The following single-byte tokens push constants to the stack:

Byte | Constant
---- | --------
`$0a` (`new-line`) | `[$0a]`
`$0b` (`empty-list`) | `[]`
`$0c` (`empty-block`) | `{}`
`$0d` (`space`) | `[$20]`
`$10` - `$1a` | `0` - `10`
`$1b` | `100`
`$1c` | `1000`
`$1d` | `16`
`$1e` | `64`
`$1f` | `256`

## Functions

Opcode | Meaning
------ | -------
`$0e` (`make-array, extract-array`) | Pop number _n_, then pop _n_ elements and push them back into an array; pop array and push each element.
`$20` (`negate, reverse, eval`) | Negate numbers; reverse lists; evaluate blocks.
`$21` (`bnot, head`) | Bitwise-negates numbers; extract first element from lists.
`$22` (`not, tail`) | Boolean negation for numbers; drop first element from lists.
`$23` (`abs, init`) | Absolute value for numbers; drop last element from lists.
`$24` (`digits, last`) | Push array of base 10 digits for numbers; extract last element from lists.
`$25` (`random`) | Push `random.randint(0, x-1)` for numbers _x_; choose random element for lists.
`$26` (`dec, left-uncons`) | Subtract 1 from numbers; pushes tail and then head for lists.
`$27` (`inc, right-uncons`) | Add 1 to numbers; pushes init and then last for lists.
`$28` (`sign, min`) | Push sign for numbers; minimum for lists.
`$29` (`thousand, max`) | Multiply numbers by 1000; maximum for lists.
`$2a` (`double, lines`) | Multiply numbers by 2; split list into lines.
`$2b` (`half, unlines`) | Divide numbers by 2; join with newlines for lists.
`$2c` (`square, words`) | Square numbers; split list into words.
`$2d` (`sqrt, unwords`) | Integer square root for numbers, join with space for lists.
`$2e` (`range, length`) | Push `[0..n-1]` for numbers _n_, `length` for lists.
`$2f` (`range1, sort`) | Push `[1..n]` for numbers _n_; sorts lists; `sortBy` for blocks.
`$30` (`add, cat, +`) | Add numbers, catenate lists/blocks.
`$31` (`sub, diff, -`) | Subtract numbers, set difference for lists.
`$32` (`mul, join, times, fold, \*`) | Multiply numbers; repeats a list _n_ times; join list of lists with another; fold block over list.
`$33` (`div, chunks, split, each, /`) | Divide numbers; splits a list in chunks of size _n_; split two lists; call block with each element of list.
`$34` (`mod, step, clean-split, map, %`) | Modulo numbers; each nth element for list+number; split two lists removing empty lists; maps block over list.
`$35` (`and, get, when, filter, &`) | Bitwise and numbers; index list; eval block only when number on top of stack is non-zero, filter list by block.
Et cetera. You can see the full list of mnemonics in `gs2.py` and play around with them to get a feel for what they do.

## Example usage and gs2c

The included gs2c.py script is an "assembler" that compiles a more readable representation of gs2 opcodes and constants. It reads mnemonics for gs2 functions from the source code of gs2.py itself! Let's write a simple program, compile it using gs2c.py, and run it.

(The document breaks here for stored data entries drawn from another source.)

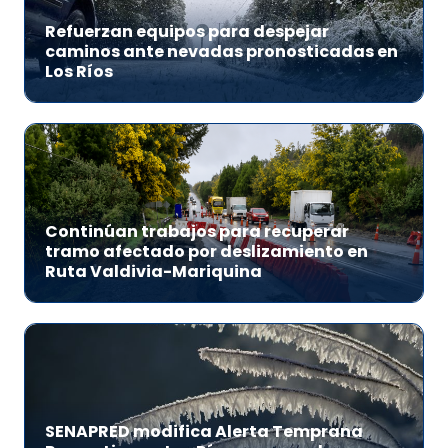
Refuerzan equipos para despejar
caminos ante nevadas pronosticadas en
Los Ríos
Continúan trabajos para recuperar
tramo afectado por deslizamiento en
Ruta Valdivia-Mariquina
SENAPRED modifica Alerta Temprana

A very simple golf challenge is the following: given a positive integer _n_ on standard input, print a triangle of asterisks of size _n_:

    *
    **
    ***
    ****
    *****

We read the number, then map a block over `[1..n]`, turning each number into asterisks followed by a newline:

    read-num range1 m: "*" times new-line

Then gs2c can compile this, and gs2 can run the resulting file:

    $ python gs2c.py < stars > compiled && echo 7 | python gs2.py compiled
    *
    **
    ***
    ****
    *****
    ******
    *******

Our solution is 7 bytes long: `56 2f fe 07 2a 32 0a`. This is pretty good compared to GolfScript's 11.